Improving the efficiency of code when processed against large amount of data

greatshots has asked for the wisdom of the Perl Monks concerning the following question:

monks

opendir ( SSPR , "/apps/inst1/metrica/TechnologyPacks/ON-SITE/summarys
+pr/") or die "$!";
while ( defined ( $file_name = readdir(SSPR) ) ) {
    next if ( -d $file_name ); # removing . and ..
    open ( FH , "/apps/inst1/metrica/TechnologyPacks/ON-SITE/summarysp
+r/$file_name" ) or die "$!";
    $sspr_hash{$file_name} = [];
    @{$sspr_hash{$file_name}} = <FH>;
    map { $_ =~ s/[\n\r]//g } @{$sspr_hash{$file_name}};
}
[download]

I am using the above code to read all the files from a directory and storing it in a hashformat like, Key is the "filename" contents are its values. but it has more than 200 files each file contains more thann 2000 lines.

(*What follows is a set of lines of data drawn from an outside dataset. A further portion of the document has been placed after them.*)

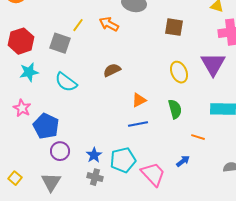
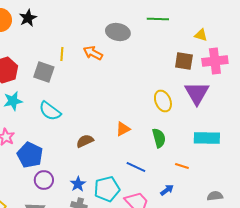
yellow line: (78, 25) -> (62, 54), turned -32
brown square: (174, 27) -> (184, 61), moved
brown semicircle: (112, 70) -> (85, 141), moved
blue line: (138, 124) -> (136, 167), moved, turned 36

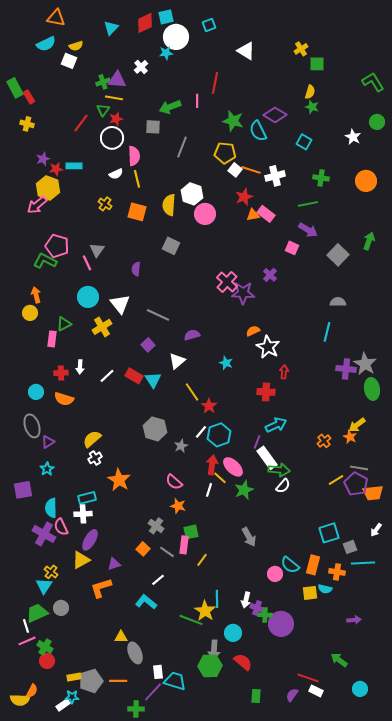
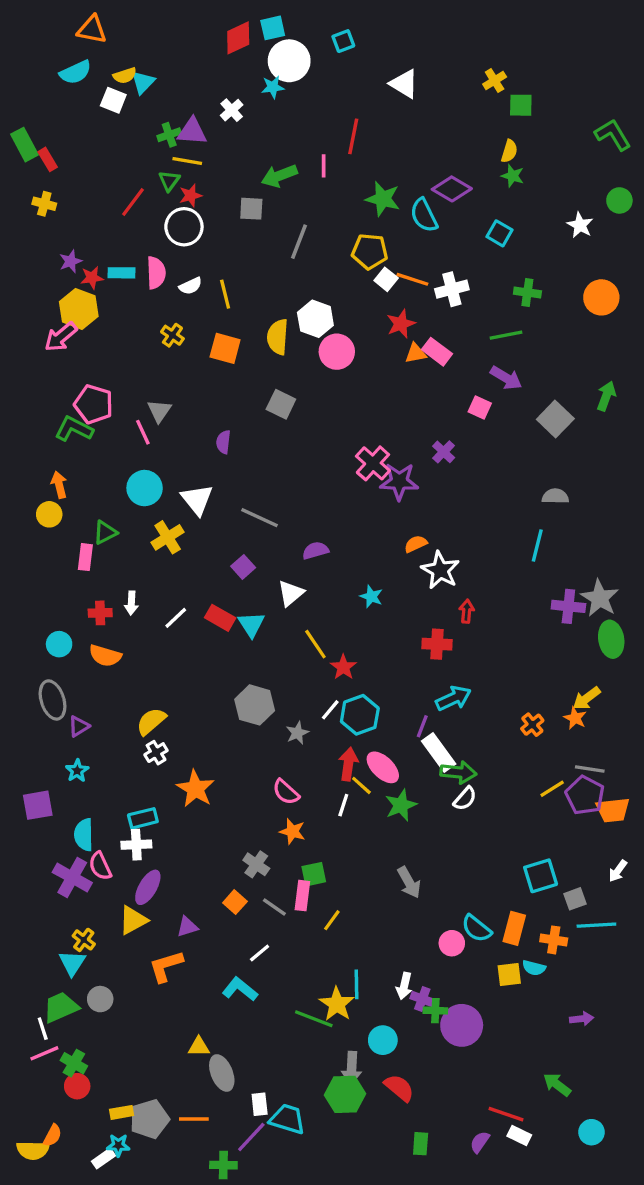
cyan triangle: (111, 28) -> (143, 82), moved
pink semicircle: (134, 156) -> (156, 273), moved

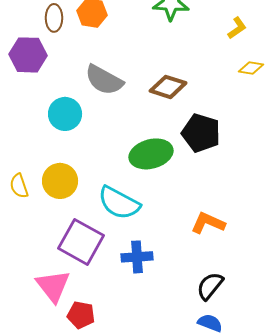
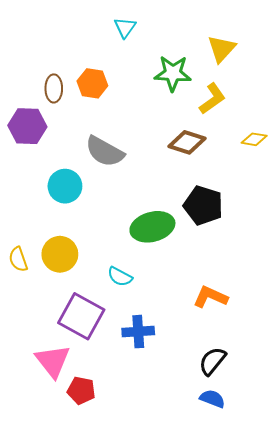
yellow L-shape: (237, 28) -> (212, 99), moved, size x1.4
brown diamond: (168, 87) -> (187, 142), moved
cyan semicircle: (119, 203) -> (120, 277), size x0.6

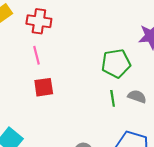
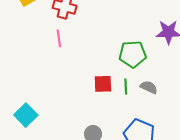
red square: (44, 87) -> (103, 84), moved

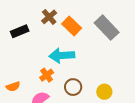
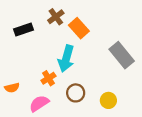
gray rectangle: (107, 28) -> (122, 55), moved
cyan arrow: (62, 55) -> (66, 59), turned -75

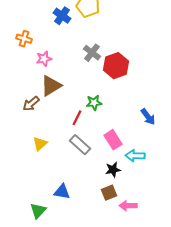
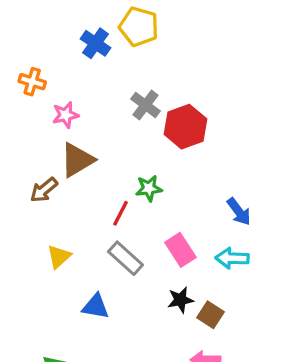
cyan arrow: (135, 156) -> (232, 258), moved
blue triangle: (62, 192) -> (95, 307), moved
brown square: (109, 193) -> (210, 315), moved, turned -35

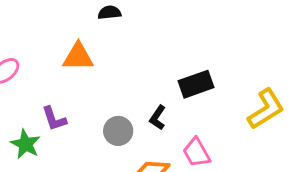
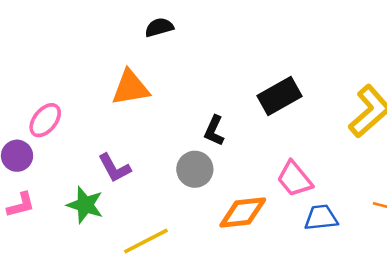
black L-shape: (158, 118) -> (214, 131), moved

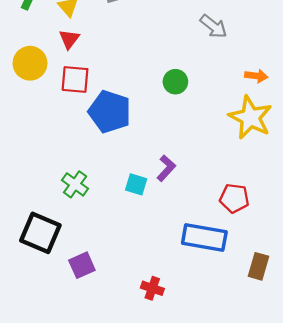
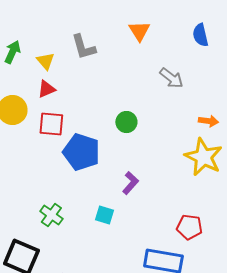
red triangle: (69, 39) -> (46, 89), turned 30
green circle: (175, 82) -> (126, 122), moved
purple L-shape: (166, 168) -> (130, 183), moved

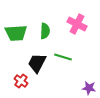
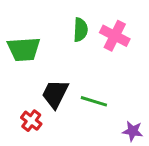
green semicircle: (45, 31) -> (80, 30), moved
green line: (63, 57) -> (94, 101), moved

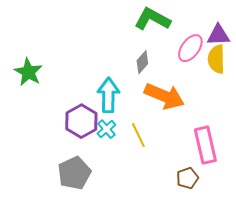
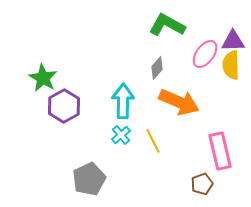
purple hexagon: (81, 121) -> (64, 106), moved

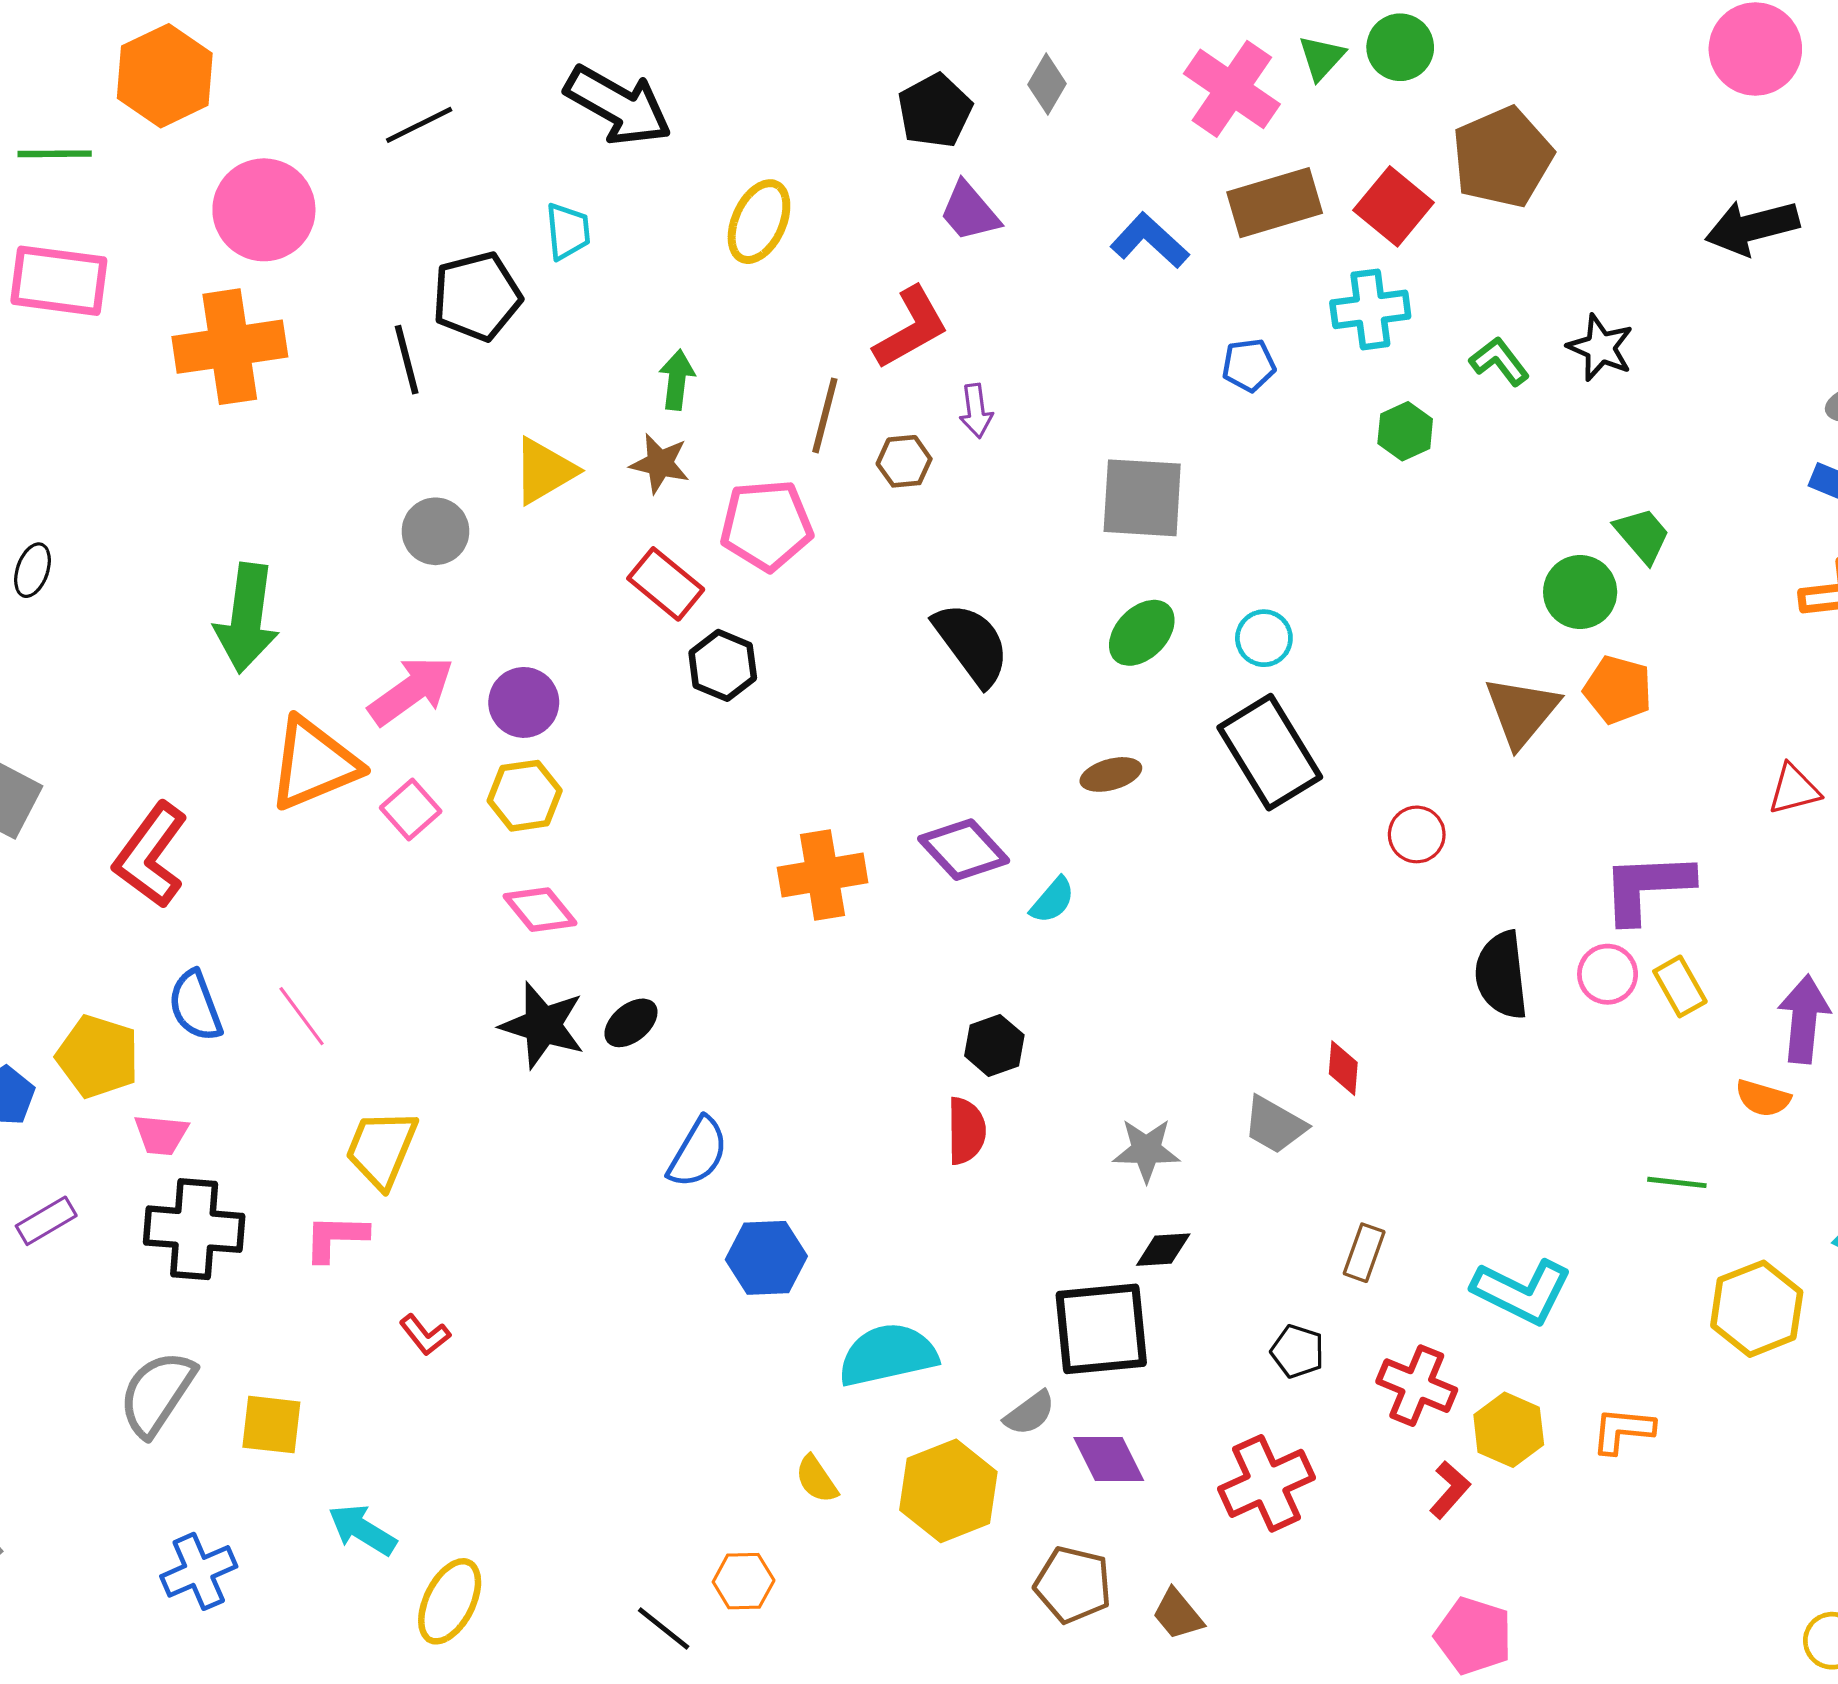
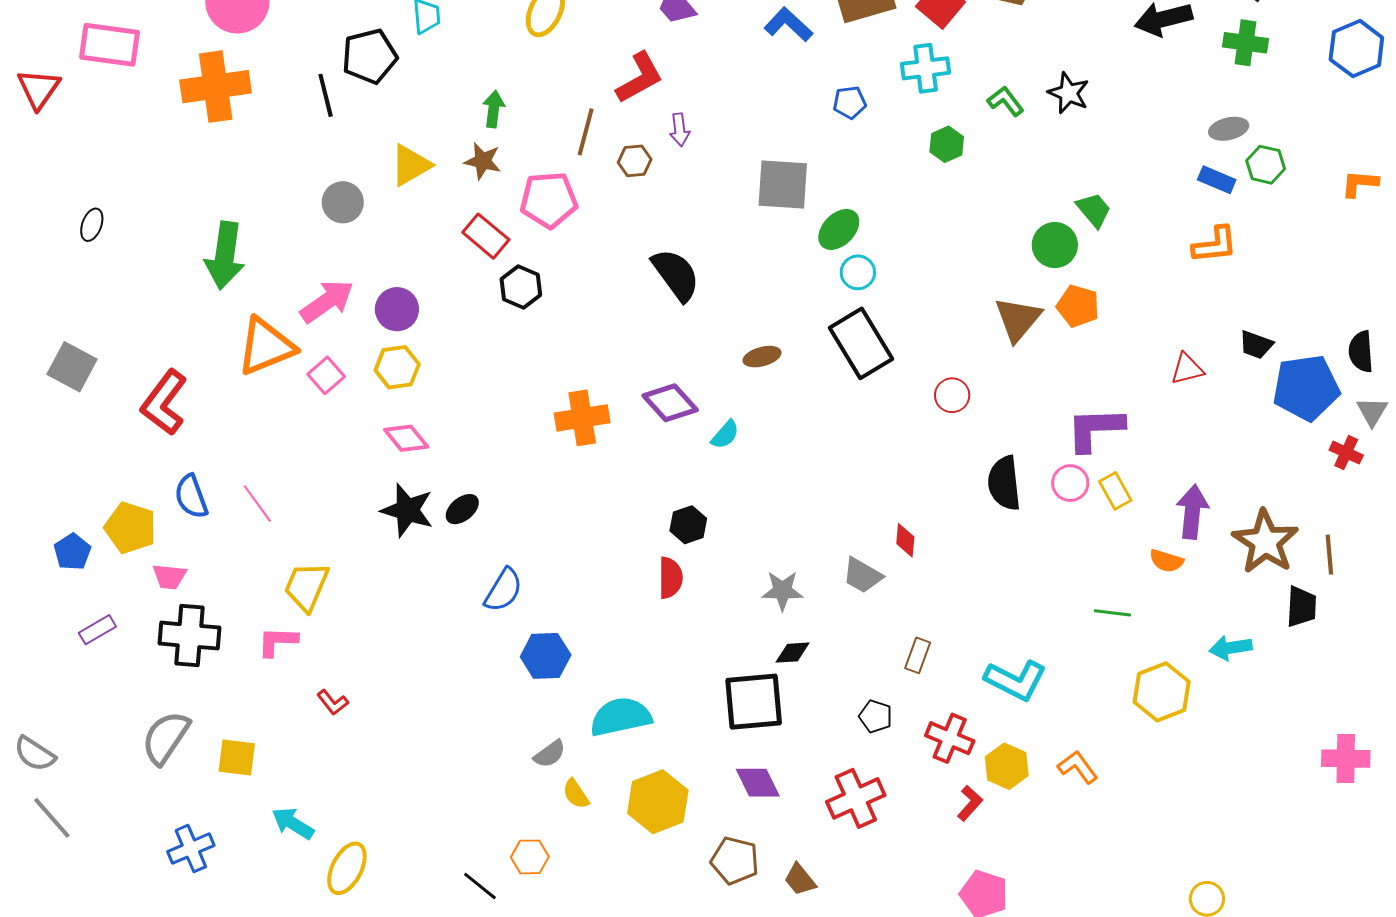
green ellipse: (1142, 633) -> (839, 229), moved
gray semicircle: (1030, 1413) -> (550, 754), moved
orange L-shape: (1623, 1430) -> (1078, 767), turned 48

The hash using the above method is used as follows

    # this loop is to analysed the schema from summary spr files
    foreach $file_name ( keys %sspr_hash ) {
        foreach $line ( @{$sspr_hash{$file_name}} ) {
            if ( grep ( /$old_schema/i, $line ) ) {
                print "$old_schema|$new_schema_str|$found_status|$migr
+atestr|$rename_str|$file_name\n";
            }
        }
    }
[download]

In the above code each filename is read in a loop and the lines are read using another inner loop. The performance of the code is pretty slow. How can I improve the efficiency and increase the performance of code. please response me with your tips based on your experience you have met earlier with this kind of code.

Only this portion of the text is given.